Many people have praised Cranston for his performance in this show, and they should. Unlike some shows where a character walks the precarious line between good and evil, Cranston is completely believable in both positions.

However, the real secret to this show’s success is the strength of the supporting cast. Aaron Paul plays a high school dropout and former student of Walt’s named Jesse Pinkman that provides Walt a window into the drug dealing world.

Dean Norris plays Hank, a DEA agent and Walt’s brother-in-law. Anna Gunn, plays Walt’s wife, who gets a lot of hate from fans, but her performance is absolutely amazing. All of these roles in the hands of lesser actors would make an inferior show, but their talent raises the quality of an already amazing show.
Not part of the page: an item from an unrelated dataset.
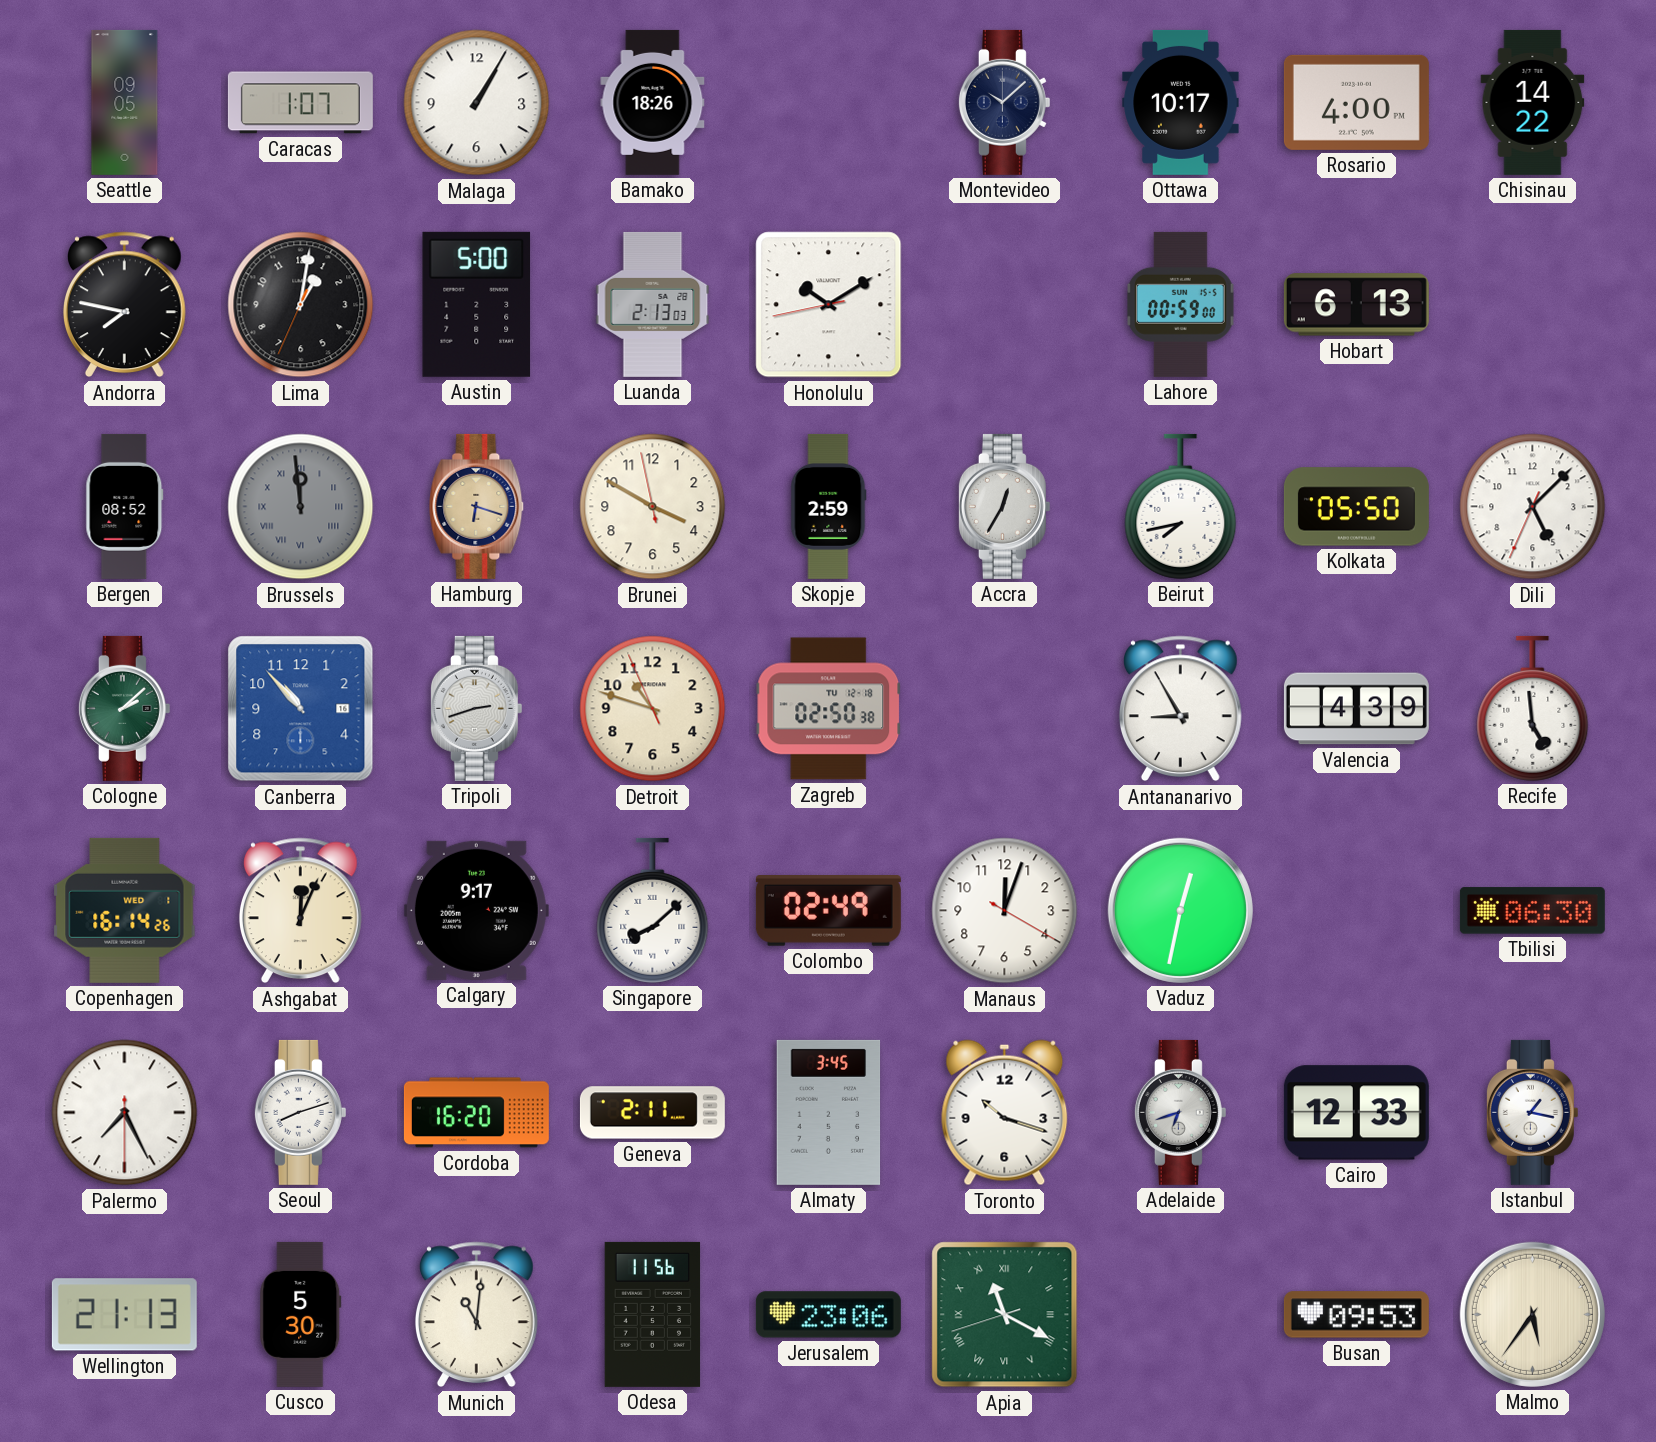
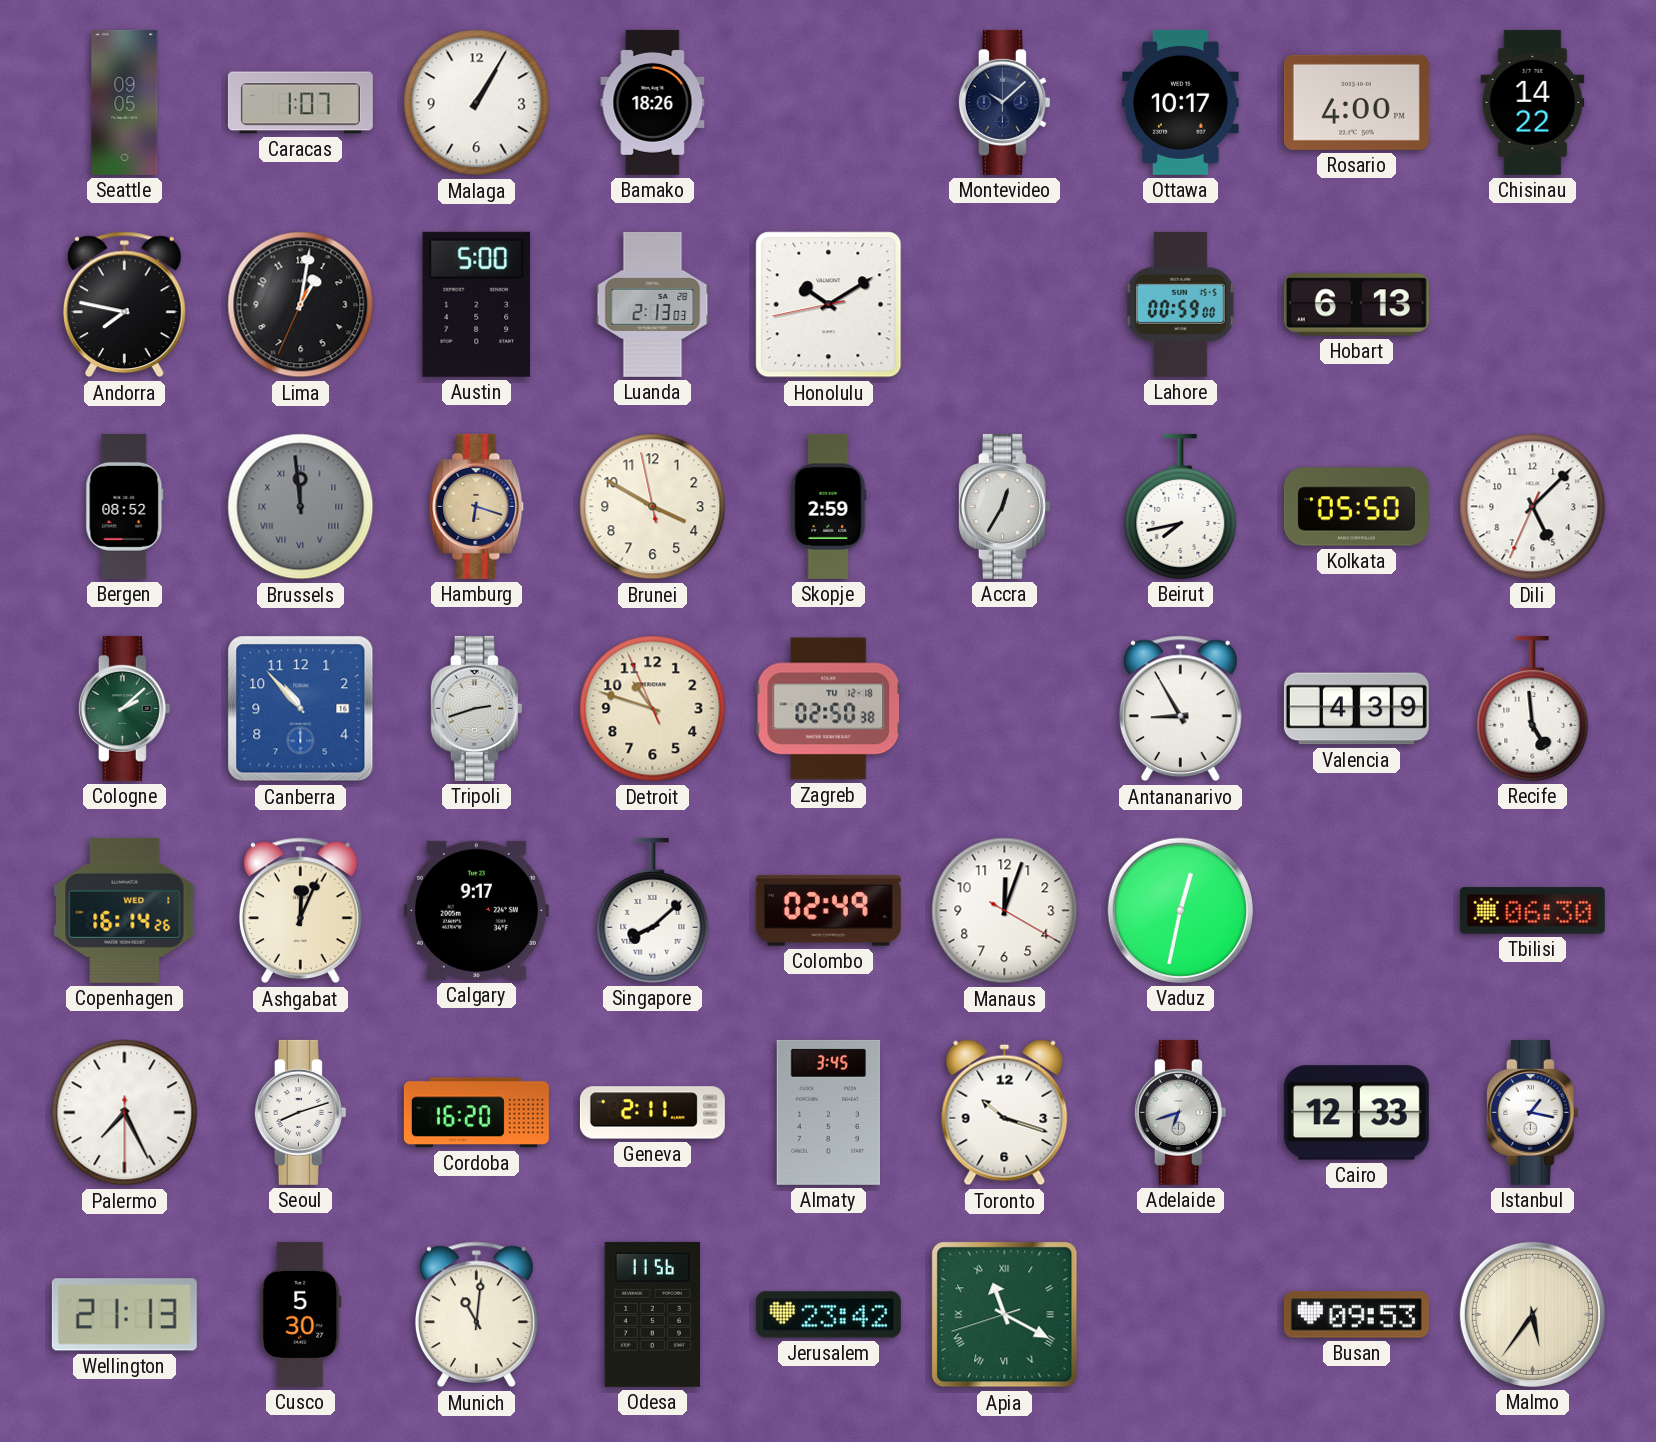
Jerusalem: 23:06 -> 23:42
To make a movie, you need a lot of things to come together just right. The lighting, the cinematography, the director, the actors, the writers, the editors and many other factors all have to be just right — if one element is off by even a little bit, it can be enough to ruin the entire experience.

A TV show has to do all the same things, but keep it up season after season.

The main reason why “Breaking Bad” was one of the best dramas on TV is because it managed to take every single element and make it work for five seasons. Yes, Cranston’s performance is amazing; yes the supporting cast is also amazing; but so are the directors, the editors and especially the writers.

Of course, the show is one of the most successful shows of it’s type, but it still seems as there are some people who still aren’t into it.

Chances are, if you have seen the show and tried to get one of your friends to watch it, you’ve probably heard them tell you that they couldn’t get into it.

This is most likely because of the slow pace of the first season. Come to think of it, a great deal of the show is actually pretty slow. There is literally an entire episode where Walt and Jesse try to kill a fly.

If you stick with it, the final season is incredibly action packed. This is probably why a lot of fans who had kept up with it by season five thought it was amazing, whereas other people who were just starting season one didn’t get it.

The show might have it’s slow moments, but ask any fan who watched the final season, and you can be sure it will be well worth it in the end.